Indeed, in some sorts of music they are the primary content. A lot of music doesn't seek to innovate structurally or compositionally, but entirely in terms of the individuality of performance. Think of the blues: the same three chords in pretty much the same structure, and with little variation of lyrical content (Robert Wyatt once described the blues as twelve thousand versions of the same song). What listeners treasure about blues performances are the textural and performative differences from one to the next, differences that come to seem very important and huge as we become accustomed to the restricted vocabulary of the medium. Similarly, connoisseurs of piano sonatas will hear enormous differences between Alfred Brendel's version of a piece and the same piece played by Arthur Rubinstein.
But if you're sitting in a studio, listening to things over and over and over again, and there's a big Pro Tools rig sitting there, and an engineer itching to show his chops, it's hard to resist saying "OK - straighten those drums out." And indeed, when you first do it, it sounds better. And so you do more of it - fix up the guitar riffs, get that vocal really in tune, replace some indistinct bass notes, sugar the whole thing up so it's sparkling like a Christmas tree. Ah - it's all so wonderful... until you finally realize you've reached not audio Heaven but audio Hollywood - bland, tasteless, entirely indistinguishable and standard product. Brendel becomes Liberace.
Wired: How do you determine when a piece of software or equipment is sound enough to carry out your vision? How often do you find yourself waiting for tech to catch up to one of your ideas? Do you regularly work to the limitations of what's possible? What's one idea you'd carry out if there were adequate technology to accomplish it just right?
Eno: I work with new technologies to see what they can do that I never could do before, and, even more, what they can suggest that I would never have thought of before. That's the real payoff - when a tool suggests a whole new way of working - a new form. An example of this would be multitrack recording, which moved music away from the idea of performance in real time towards the idea of sound-painting in virtual time. Often I find things don't do what they're "supposed to do" very well, but they do something else - something nobody ever thought of doing before - brilliantly. An example of this was early speech recognition (voice-to-text) software. It was hopeless at translating spoken word into text, but great at producing inadvertent new poetry from even quite dull inputs.
I sometimes think of things I'd like to be able to do which aren't yet possible, as when I got interested in making what I christened Generative Music. I wanted to turn my Discreet Music piece into a system rather than a record, so that I could have an endless performance of it - you set it going and it generates endlessly changing music. I came to California searching for software designers who might be working on something like this, and found none. Back home in England, about twenty miles down the road from my studio, was a small company called SSEYO that was working on a piece of software called KOAN - which did exactly what I wanted.
Mostly I find visions by imagining a sort of art I wish existed, and then trying to make it.

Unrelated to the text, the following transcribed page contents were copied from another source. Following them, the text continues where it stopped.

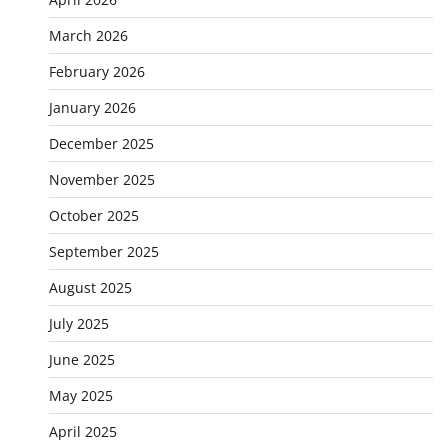
March 2026
February 2026
January 2026
December 2025
November 2025
October 2025
September 2025
August 2025
July 2025
June 2025
May 2025
April 2025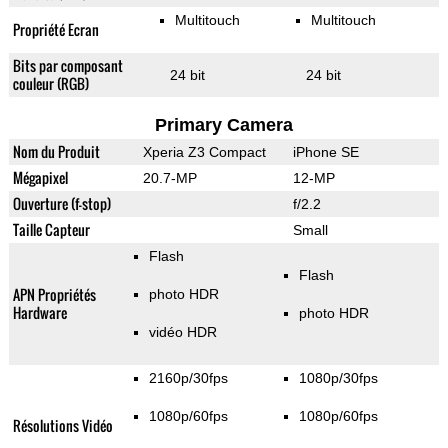
Multitouch
Multitouch
Propriété Ecran
Bits par composant
24 bit
24 bit
couleur (RGB)
Primary Camera
Nom du Produit
Xperia Z3 Compact
iPhone SE
Mégapixel
20.7-MP
12-MP
Ouverture (f-stop)
f/2.2
Taille Capteur
Small
Flash
Flash
APN Propriétés
photo HDR
Hardware
photo HDR
vidéo HDR
2160p/30fps
1080p/30fps
1080p/60fps
1080p/60fps
Résolutions Vidéo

I started making ambient music because I wanted to hear a music that was spatial and sculptural and didn't move about too much - and it simply didn't exist yet. The idea wasn't that new - it had a long lineage back to Erik Satie and beyond - but there was no way yet you could have it "in your own home." I wanted to make the personal music experience different - more like the experience of having a painting in your room, or a condition of light. I had to make it, because I couldn't find it anywhere. It was an idea that wouldn't have been thinkable before recorded music: People had become used to good sound systems, and also used to the idea that the concept of "music" was detachable from the concept of "human performance."
Other times I make things from trying to improve on what [has struck] me as brilliant failures: great ideas or approaches that I would have done differently. I often hear things and find myself thinking, that would be so much better if only they had blah blah blah, and sometimes I then try to make what I think would be the better version. It often ends up a long way away from the brilliant failure that started it. And I hope that what I then make becomes someone else's brilliant failure.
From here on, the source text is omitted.